After a harsh winter, blood supplies were extremely low. To combat this,
Meridian Township held one of their three yearly American Red Cross blood drives Thursday in the municipal building.

Meridian resident Karl Ebner jokes with registered nurse Aolonda Chaplin while giving blood.

Meridian resident Karl Ebner jokes with registered nurse Aolonda Chaplin while giving blood.

Meridian resident Jean Eddy donates as regularly as she is able because it makes her feel good to give back to her community, she said. Eddy has O-negative blood and feels obligated to frequently donate since there is a great demand for her blood type.

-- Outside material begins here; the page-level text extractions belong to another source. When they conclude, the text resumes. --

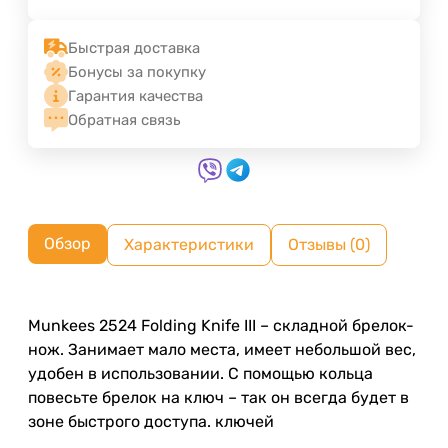
Быстрая доставка
Бонусы за покупку
Гарантия качества
Обратная связь
Обзор
Характеристики
Отзывы (0)
Munkees 2524 Folding Knife III – складной брелок-
нож. Занимает мало места, имеет небольшой вес,
удобен в использовании. С помощью кольца
повесьте брелок на ключ – так он всегда будет в
зоне быстрого доступа. ключей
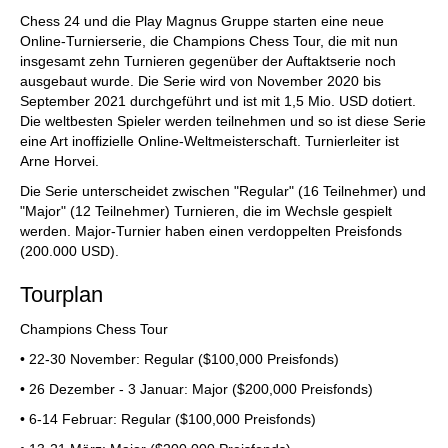
individueller als je zuvor.
Chess 24 und die Play Magnus Gruppe starten eine neue
Online-Turnierserie, die Champions Chess Tour, die mit nun
insgesamt zehn Turnieren gegenüber der Auftaktserie noch
ausgebaut wurde. Die Serie wird von November 2020 bis
September 2021 durchgeführt und ist mit 1,5 Mio. USD dotiert.
Die weltbesten Spieler werden teilnehmen und so ist diese Serie
eine Art inoffizielle Online-Weltmeisterschaft. Turnierleiter ist
Arne Horvei.
Die Serie unterscheidet zwischen "Regular" (16 Teilnehmer) und
"Major" (12 Teilnehmer) Turnieren, die im Wechsle gespielt
werden. Major-Turnier haben einen verdoppelten Preisfonds
(200.000 USD).
Tourplan
Champions Chess Tour
• 22-30 November: Regular ($100,000 Preisfonds)
• 26 Dezember - 3 Januar: Major ($200,000 Preisfonds)
• 6-14 Februar: Regular ($100,000 Preisfonds)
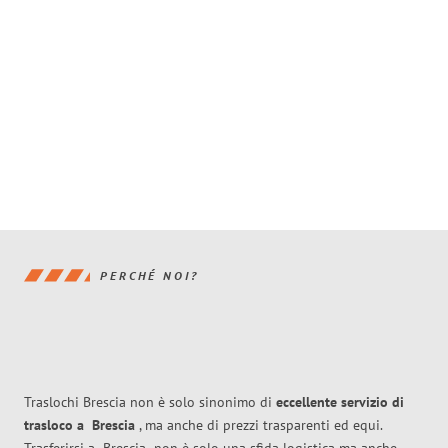
PERCHÉ NOI?
Traslochi Brescia non è solo sinonimo di
eccellente
servizio di
trasloco
a
Brescia
, ma anche di prezzi trasparenti ed equi.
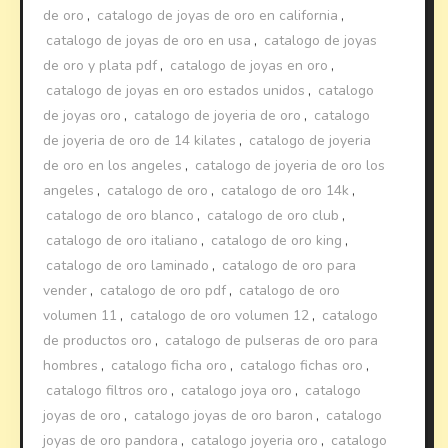
de oro
,
catalogo de joyas de oro en california
,
catalogo de joyas de oro en usa
,
catalogo de joyas
de oro y plata pdf
,
catalogo de joyas en oro
,
catalogo de joyas en oro estados unidos
,
catalogo
de joyas oro
,
catalogo de joyeria de oro
,
catalogo
de joyeria de oro de 14 kilates
,
catalogo de joyeria
de oro en los angeles
,
catalogo de joyeria de oro los
angeles
,
catalogo de oro
,
catalogo de oro 14k
,
catalogo de oro blanco
,
catalogo de oro club
,
catalogo de oro italiano
,
catalogo de oro king
,
catalogo de oro laminado
,
catalogo de oro para
vender
,
catalogo de oro pdf
,
catalogo de oro
volumen 11
,
catalogo de oro volumen 12
,
catalogo
de productos oro
,
catalogo de pulseras de oro para
hombres
,
catalogo ficha oro
,
catalogo fichas oro
,
catalogo filtros oro
,
catalogo joya oro
,
catalogo
joyas de oro
,
catalogo joyas de oro baron
,
catalogo
joyas de oro pandora
,
catalogo joyeria oro
,
catalogo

The blood collected in the Red Cross drives is sent to hospitals in the area unless there is a large surplus, which rarely happens this time of year, American Red Cross registered nurse Jodie Miller said. The summer often draws a large amount of volunteers, which creates a surplus. In that case, donated blood is usually sent to Detroit, where supplies are generally low.

Each person donates a pint of blood, which is then split up into three components: red blood cells, platelets and plasma. Because of this, each pint of blood could potentially save three lives, Miller said.

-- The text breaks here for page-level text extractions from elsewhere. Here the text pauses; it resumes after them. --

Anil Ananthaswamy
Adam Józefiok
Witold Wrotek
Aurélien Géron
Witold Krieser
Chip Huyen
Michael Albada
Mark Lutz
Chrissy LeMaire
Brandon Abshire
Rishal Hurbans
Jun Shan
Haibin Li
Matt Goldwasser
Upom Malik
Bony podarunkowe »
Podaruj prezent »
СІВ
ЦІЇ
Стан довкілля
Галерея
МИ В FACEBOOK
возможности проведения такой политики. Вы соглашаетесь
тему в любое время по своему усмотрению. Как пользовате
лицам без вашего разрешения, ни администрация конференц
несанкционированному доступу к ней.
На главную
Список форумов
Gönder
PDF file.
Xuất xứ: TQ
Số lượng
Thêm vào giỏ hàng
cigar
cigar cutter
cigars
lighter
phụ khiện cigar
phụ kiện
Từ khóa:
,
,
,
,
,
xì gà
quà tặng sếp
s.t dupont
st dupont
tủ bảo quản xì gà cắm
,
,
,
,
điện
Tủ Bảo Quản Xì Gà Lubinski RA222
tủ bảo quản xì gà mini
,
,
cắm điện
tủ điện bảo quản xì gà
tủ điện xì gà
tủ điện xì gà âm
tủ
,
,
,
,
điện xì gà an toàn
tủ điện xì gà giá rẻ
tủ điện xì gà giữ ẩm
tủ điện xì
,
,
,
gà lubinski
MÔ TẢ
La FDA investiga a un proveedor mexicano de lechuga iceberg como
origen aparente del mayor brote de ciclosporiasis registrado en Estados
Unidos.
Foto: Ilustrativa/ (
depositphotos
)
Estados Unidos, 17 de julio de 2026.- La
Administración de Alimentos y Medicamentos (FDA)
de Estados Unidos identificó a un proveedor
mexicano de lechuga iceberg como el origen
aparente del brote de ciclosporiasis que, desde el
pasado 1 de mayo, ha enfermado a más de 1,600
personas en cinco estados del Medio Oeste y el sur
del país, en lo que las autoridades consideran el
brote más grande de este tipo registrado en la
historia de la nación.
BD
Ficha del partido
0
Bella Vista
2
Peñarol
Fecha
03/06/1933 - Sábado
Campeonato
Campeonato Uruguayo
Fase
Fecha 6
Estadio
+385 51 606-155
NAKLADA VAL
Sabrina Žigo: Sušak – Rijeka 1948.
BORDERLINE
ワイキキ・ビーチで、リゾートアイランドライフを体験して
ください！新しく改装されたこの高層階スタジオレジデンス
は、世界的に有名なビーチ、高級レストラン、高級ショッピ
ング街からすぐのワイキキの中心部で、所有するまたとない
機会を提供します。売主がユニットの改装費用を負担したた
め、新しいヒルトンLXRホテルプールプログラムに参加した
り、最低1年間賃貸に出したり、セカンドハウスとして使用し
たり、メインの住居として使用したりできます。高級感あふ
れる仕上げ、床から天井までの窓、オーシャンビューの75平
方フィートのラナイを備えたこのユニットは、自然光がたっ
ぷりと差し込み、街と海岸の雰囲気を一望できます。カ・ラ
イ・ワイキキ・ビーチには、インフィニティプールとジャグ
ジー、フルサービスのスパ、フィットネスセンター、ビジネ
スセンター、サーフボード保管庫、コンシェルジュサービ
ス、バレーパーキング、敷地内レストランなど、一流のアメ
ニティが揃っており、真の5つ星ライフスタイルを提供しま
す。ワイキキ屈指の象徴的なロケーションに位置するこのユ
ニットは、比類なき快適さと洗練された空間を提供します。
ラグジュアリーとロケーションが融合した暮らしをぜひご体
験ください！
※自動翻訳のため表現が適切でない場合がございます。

The American Red Cross set a blood drive goal of 21 donations Thursday, which could save up to 63 lives. The goal was met exactly.

Karl Ebner gives blood Thursday as he has been doing regularly since 1989.

Karl Ebner gives blood Thursday as he has been doing regularly since 1989.

The blood drives at the Meridian Township Municipal Building began in 2007 and were inspired by a TV show called “Moonlight,” Meridian Township administrative assistant and blood drive organizer Carol Lowe said.

The show was about a vampire and when it was in danger of being cancelled, fans came together to draw attention to the show. In doing this, they organized several blood drives across the country, wearing shirts that said, “Moonlight” on the front and “Bite Me” on the back.

Lowe was a long-time fan of the show and thought the idea of the blood drive was “the best thing.” That year, she organized a blood drive for the township and has done so every year since.

Though the show was cancelled despite the fans’ efforts, the movement inspired a lasting change on Meridian Township.